While some faith traditions and religious movements have adopted positions of inclusion, too many others still hold to doctrines that — at best — marginalize and — at worst — demonize our families. PFLAG, because of its distinctive family and ally voice, united with the voices of LGBT people, is in a unique position to make that happen.
Therefore, it is with much happiness that I share the news of PFLAG’s newest publication aimed at helping make those changes. “be not afraid – help is on the way: straight for equality in faith communities” will enable our members and supporters to change the hearts and minds of their co-religionists one at a time, and thus change the world.
“be not afraid…” aims to move the way we understand our religious beliefs and our relationships with GLBT people—and support for equality—away from the either/or, “love the sinner, hate the sin” framework and to a place where people can try to understand that you can be a person of faith, loyal to your religion’s teachings, and someone who supports their GLBT friends and family.
Forty years ago, when Jeanne Manford took her historic steps to publicly support her gay son, no one might have imagined that we would have come as far as we have.
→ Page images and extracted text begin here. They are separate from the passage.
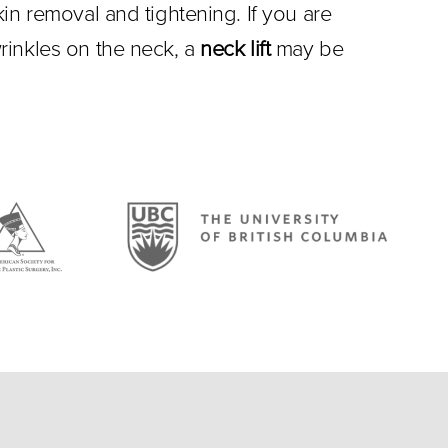
in removal and tightening. If you are
rinkles on the neck, a
neck lift
may be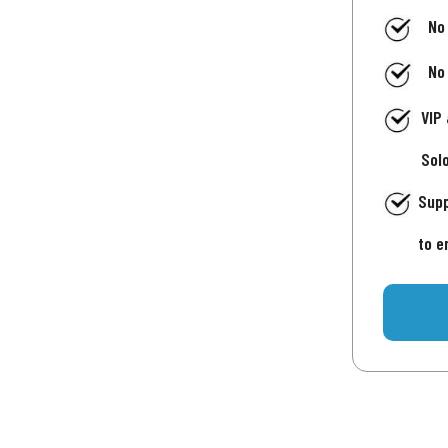
No
No
VIP
Sol
Supp
to e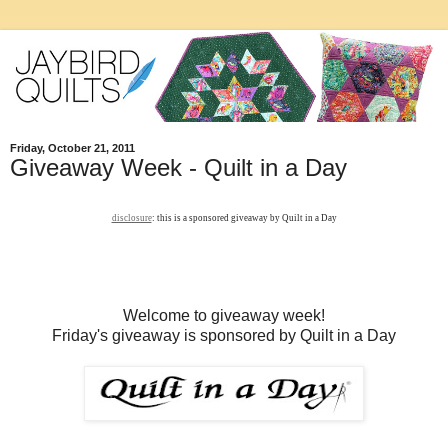
Friday, October 21, 2011
Giveaway Week - Quilt in a Day
disclosure
: this is a sponsored giveaway by Quilt in a Day
Welcome to giveaway week!
Friday's giveaway is sponsored by Quilt in a Day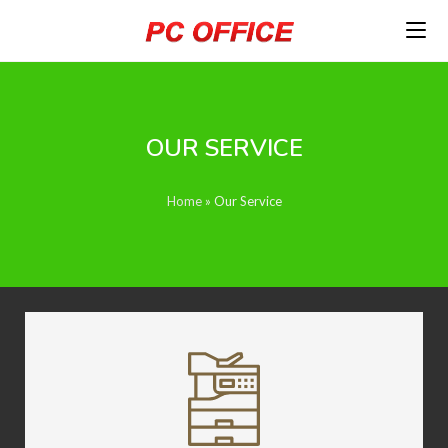
OUR SERVICE
Home
»
Our Service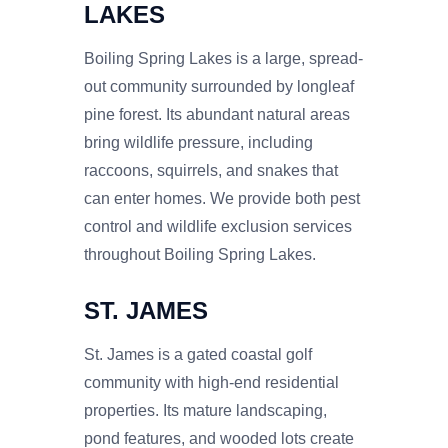
LAKES
Boiling Spring Lakes is a large, spread-
out community surrounded by longleaf
pine forest. Its abundant natural areas
bring wildlife pressure, including
raccoons, squirrels, and snakes that
can enter homes. We provide both pest
control and wildlife exclusion services
throughout Boiling Spring Lakes.
ST. JAMES
St. James is a gated coastal golf
community with high-end residential
properties. Its mature landscaping,
pond features, and wooded lots create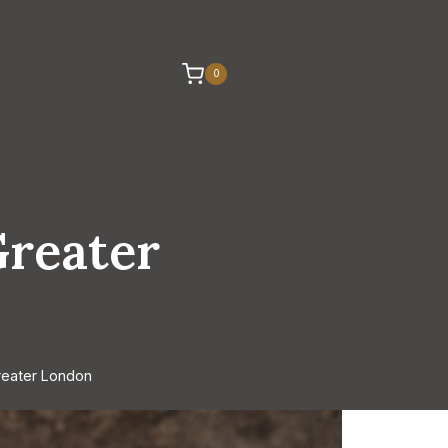
0
Greater
reater London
And people of faith, from a variety of religious backgrounds and traditions, are a strong and important part of PFLAG’s history.
With this new approach (shared through this publication, resources, and training opportunities) PFLAG will engage a new generation of straight allies—people who perhaps, unlike Jeanne, don’t have a family connection to the LGBT community, but like Jeanne, do have a passion for fairness—to start engaging others in their faith communities.
I invite you to read and share this new guide, and to become part of the voice that will make a change in our faith traditions.
It is already beginning to happen; we can and we will make a difference.